_About this task_.
Reproduce, from the lines below, exactly the stretch that begins at the line containing "活動及びこれに密接に関連する生活関係によって生ずるお" and ends at the line containing "同級生らの「いじめ」と亡Ａの自殺との間には条件関係", both included.

_Information given_.
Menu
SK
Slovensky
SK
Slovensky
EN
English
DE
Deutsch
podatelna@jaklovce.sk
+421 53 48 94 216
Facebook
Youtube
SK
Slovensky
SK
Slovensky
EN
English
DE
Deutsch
---
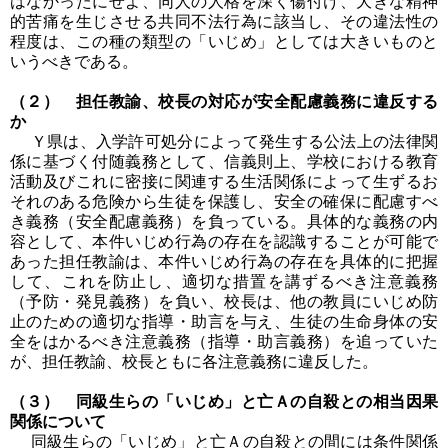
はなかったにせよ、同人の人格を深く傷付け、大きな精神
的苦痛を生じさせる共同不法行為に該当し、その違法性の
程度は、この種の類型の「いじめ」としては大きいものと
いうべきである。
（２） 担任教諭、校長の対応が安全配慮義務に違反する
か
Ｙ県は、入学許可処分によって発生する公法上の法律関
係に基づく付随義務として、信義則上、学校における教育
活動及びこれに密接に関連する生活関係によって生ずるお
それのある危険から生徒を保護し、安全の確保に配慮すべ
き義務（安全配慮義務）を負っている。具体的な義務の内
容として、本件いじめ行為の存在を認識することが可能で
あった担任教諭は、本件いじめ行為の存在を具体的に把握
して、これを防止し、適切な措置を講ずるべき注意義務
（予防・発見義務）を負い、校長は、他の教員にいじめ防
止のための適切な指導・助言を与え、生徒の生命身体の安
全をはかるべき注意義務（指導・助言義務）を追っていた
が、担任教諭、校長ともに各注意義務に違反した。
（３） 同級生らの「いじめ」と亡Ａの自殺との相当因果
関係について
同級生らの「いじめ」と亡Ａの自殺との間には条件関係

_Solution to the exercise_.
活動及びこれに密接に関連する生活関係によって生ずるお
それのある危険から生徒を保護し、安全の確保に配慮すべ
き義務（安全配慮義務）を負っている。具体的な義務の内
容として、本件いじめ行為の存在を認識することが可能で
あった担任教諭は、本件いじめ行為の存在を具体的に把握
して、これを防止し、適切な措置を講ずるべき注意義務
（予防・発見義務）を負い、校長は、他の教員にいじめ防
止のための適切な指導・助言を与え、生徒の生命身体の安
全をはかるべき注意義務（指導・助言義務）を追っていた
が、担任教諭、校長ともに各注意義務に違反した。
（３） 同級生らの「いじめ」と亡Ａの自殺との相当因果
関係について
同級生らの「いじめ」と亡Ａの自殺との間には条件関係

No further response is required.